Kis 2:43 Maka ketakutanlah mereka semua, sedang rasul-rasul
itu mengadakan banyak mujizat dan tanda. Takut di sini tidak diterjemahkan dalam
konteks sebagai akibat melihat sesuatu yang mengerikan sehingga semua bergetar,
namun takut karena kagum, takhluk, merasa tidak ada apa-apanya dan terpesona. Mendengar lagu Hallelujah oleh George
Frederick Handel (1685-1759), hati kita menjadi terharu dan tergerak luar biasa,
bahkan ada yang merasa bulu kuduknya merinding karena Allah begitu luar biasa
ditinggikan! Itu makna dari ketakutan di sini. Alkitab menuliskannya dengan begitu
baik. Maka ketakutanlah mereka semua,
sedang rasul-rasul itu mengadakan banyak mujizat dan tanda. Ada 2 hal yang
berbeda tentang mujizat. Ada yang berpikir “bila ada mujijat maka baru gentar
dan takut pada Tuhan”, maka ada gereja yang memakai mujizat sebagai alat
promosi “datanglah ke gereja, ada kesembuhan ilahi” . Sedangkan gereja injili banyak
khotbah tapi sedikit mujizatnya. Ada gereja yang berpromosi “Di sini orang
miskin awalnya naik sepeda, berapa bulan kemudian naik motor lalu tahun depan
naik mobil”. Gereja mula-mula tidak seperti itu. Itu 2 hal yang berbeda. Mereka
takut dan kagum bukan karena melihat mujizat. Mujijzt memang terjadi, tetapi
sebelum terjadi mereka sudah kagum terlebih dahulu. Mereka melihat 3.000 orang
bisa bertobat padahal orang-orang yang bertobat itu mungkin dulunya adalah orang-orang
yang tidak benar, brengsek, malas, tidak sayang keluarga, tidak mau bayar utang,
pembohong dan lain-lain, lalu mengapa mereka bisa bertobat dan berubah? Mereka kemudian
rindu sekali bersekutu dan berada di bait Allah. Hal ini membuat orang banyak
tidak bisa berkata-kata dan kagum. Dulu ada yang sudah dinasehati dan ditegur begitu
lama tapi tidak berubah, tapi sejak Tuhan menyentuh hati mereka, mereka pun berubah!

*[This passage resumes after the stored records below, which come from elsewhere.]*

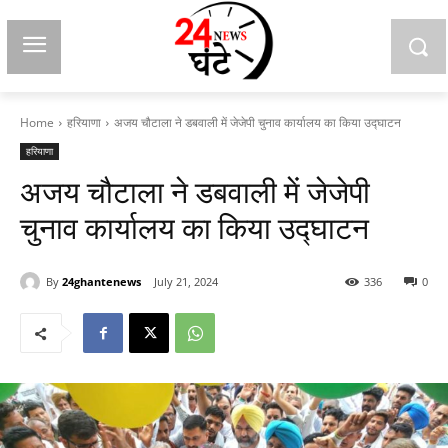
Home
हरियाणा
अजय चौटाला ने डबवाली में जेजेपी चुनाव कार्यालय का किया उद्घाटन
हरियाणा
अजय चौटाला ने डबवाली में जेजेपी
चुनाव कार्यालय का किया उद्घाटन
By
24ghantenews
July 21, 2024
336
0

Maka semua yang menyaksikannya takut, kagum dan hormat. Setelah itu baru
dikatakan, “sedang (bukan sebab ) rasul-rasul juga buat mujizat lain”.
Sung shi mu tadi memberi tantangan, “Cucu-cucunya pada kemana? Apakah
sudah bangun? Cucu saya di lantai 4 walau belum tahu apa-apa, tapi sudah bersekutu”.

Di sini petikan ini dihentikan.